Os xamãs eram conhecidos como guias espirituais livres de ambição e medo e conhecedores dos caminhos espirituais pelos povos originários das Américas. Eles também possuíam a capacidade de identificar as energias boas e ruins. Dentro dessa cultura ancestral é como se Carlos tivesse sido escolhido pelo nagual Dom Juan como seu aprendiz. Após o treinamento que envolveu o uso de plantas de poder como o peiote e as demais práticas dessa tradição, Carlos transforma-se em legítimo herdeiro da tradição nagual.

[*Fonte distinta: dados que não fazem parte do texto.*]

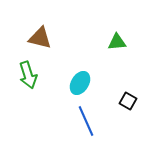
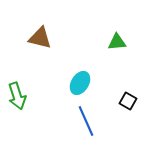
green arrow: moved 11 px left, 21 px down
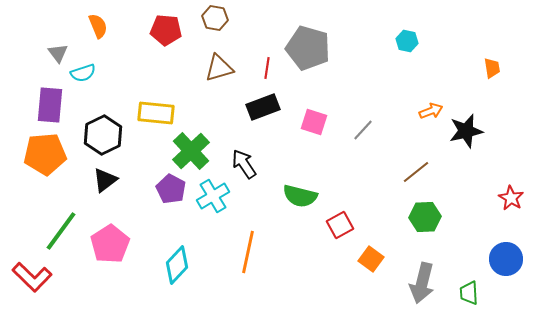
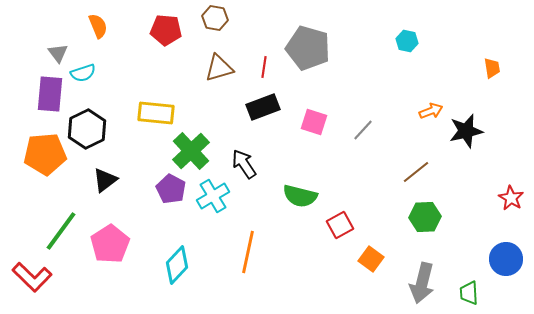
red line: moved 3 px left, 1 px up
purple rectangle: moved 11 px up
black hexagon: moved 16 px left, 6 px up
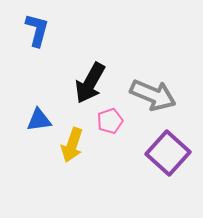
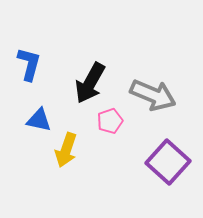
blue L-shape: moved 8 px left, 34 px down
blue triangle: rotated 20 degrees clockwise
yellow arrow: moved 6 px left, 5 px down
purple square: moved 9 px down
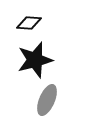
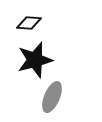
gray ellipse: moved 5 px right, 3 px up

Apelo aqui para a racionalidade na tentativa do entendimento dos ensinamentos de Dom Juan e acredito que a iluminação espiritual implica no abandono do sensorial para o uso de uma percepção mais ampla de mundo, em que pouca coisa importa além do simples e de valores universais como bondade e solidariedade. O guerreiro, segundo Castañeda, desvenda parte dos segredos da infinitude do universo e assim também da morte.

Castañeda escreve com frequência em seus livros sobre o abandono das certezas do mundo físico na busca do conhecimento. Para isso, o escritor abusa de pensatas metafísicas, principalmente sobre a importância e o valor que damos ao mundo real. No aprendizado com Dom Juan, o intelectual Carlos se digladia em intensos dilemas em busca de respostas para questionamentos existenciais.

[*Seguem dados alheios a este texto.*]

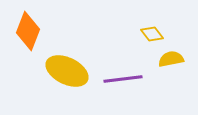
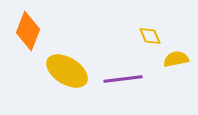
yellow diamond: moved 2 px left, 2 px down; rotated 15 degrees clockwise
yellow semicircle: moved 5 px right
yellow ellipse: rotated 6 degrees clockwise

Não se chega facilmente às respostas sem vigoroso treinamento em que Carlos se vê perdido em situações-limite. Como em outras tradições espirituais, Carlos deve se desapegar do materialismo ocidental para que seu aparelho cognitivo esteja preparado para epifanias.

Para isso, o mundo real tem que ser afastado temporariamente, e aí entra o uso das drogas alucinógenas para a imersão em um tempo mágico, longe dos consensos sociais e políticos. Na entrada deste mundo paralelo, existe o guarda, uma espécie de sentinela do outro mundo. O guarda é mutável, para Carlos foi uma besta fera de 30 metros. Segundo Dom Juan, o guarda é uma projeção de vontade, por isso devemos abandonar a vontade como um sentimento mundano, inútil no lado de lá.